Le Cap’s Guide to MLB Expansion

It’s Hot Stove season, and there has been a lot of talk lately about the expansion and realignment proposals.

Obviously, I’m a  #bigthinker, a visionary. So I’m down with expansion, but here’s the thing. It’s got to make sense. This guy Manfred, “The Jester”, wants to expand to Portland and Montreal?!

Portland? Any city that’s ever been referred to as a “Hidden Gem”, or if people ever describe the place like this:  “No, it’s actually a great place to visit”… is probably not where you want to plant a new MLB flag for the first time in 20 years.

And, Montreal? Really, Jester? They speak French, Olympic stadium was the single worst place I’ve ever set foot in (not stadium, place), and you’ll be outdrawn for attendance any time there is a Junior Hockey tournament in town.

Le Cap’s official List of places MLB should expand to:

Vancouver:  Kill two birds with one stone…your picturesque Northwest city, and Canada. Boom. Put the second team in a real city, and you’re hitting .500.

Nashville: They support the shit out of the hockey team, and nobody in Tennessee knows dick about hockey. You’re also guaranteed a bunch of drunken fans from the visiting team will be rolling in every weekend blowing their cash.

Las Vegas: Worried about the desert heat? Start the games at 9pm local time. The city is going all night, who cares. And, want to work the all time hits leader back into the fold? Give Pete Rose a job as team ambassador.

Split between Charlotte and New Orleans:  Now, I don’t mean it’s a tie, I mean you actually split a team between two cities. Radical idea? Hell yeah it is. But it’s time for baseball to do something radical. Shake it up. Of course, the Jester would never pull this off. He’s not a visionary, not a born leader. But this would be great for thebaseball fans in two areas with NO allegiance to any team now.

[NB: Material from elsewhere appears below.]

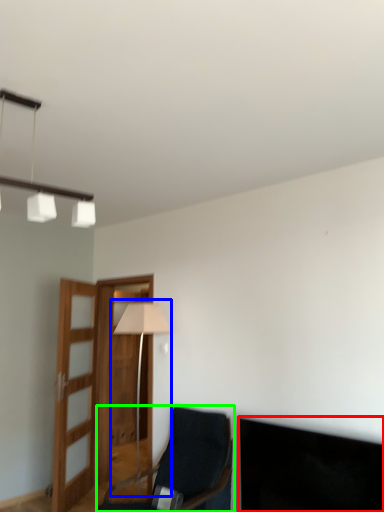 Question: Estimate the real-world distances between objects in this image. Which object is closer to dark (highlighted by a red box), table lamp (highlighted by a blue box) or chair (highlighted by a green box)?

Choices:
 (A) table lamp
 (B) chair

Answer: (B) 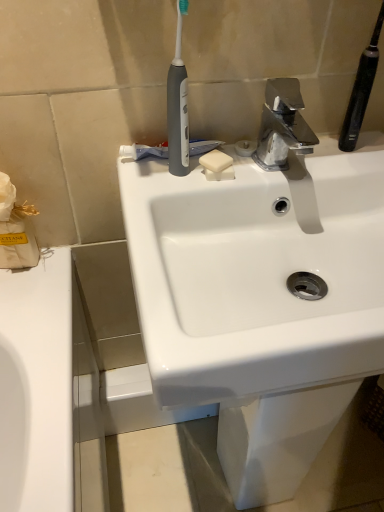 This screenshot has width=384, height=512. What are the coordinates of `free space to the right of white matte soap at center` in the screenshot? It's located at (302, 157).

Manfred, you gutless shell of a commish, if you ever want to talk to a #bigthinker with real ideas, you know where to find me. You give me a call, and I’ll consider burying the hatchet to help you not fuck this one up. For the good of the #regularguys.


Manfred finished

Le Capitaine


  1. If you get the Jester’s ear, please also suggest that during inter league play the Home team plays under the road team’s league’s rules. So if the Sox play their old neighbors the Braves down in Ted Turner’s latest mistake (see Turner Field I and Viet-Cong Jane), they will have the DH, but if they are in Fenway they won’t. This gives the Boston fans an opportunity to see a double switch live and in person!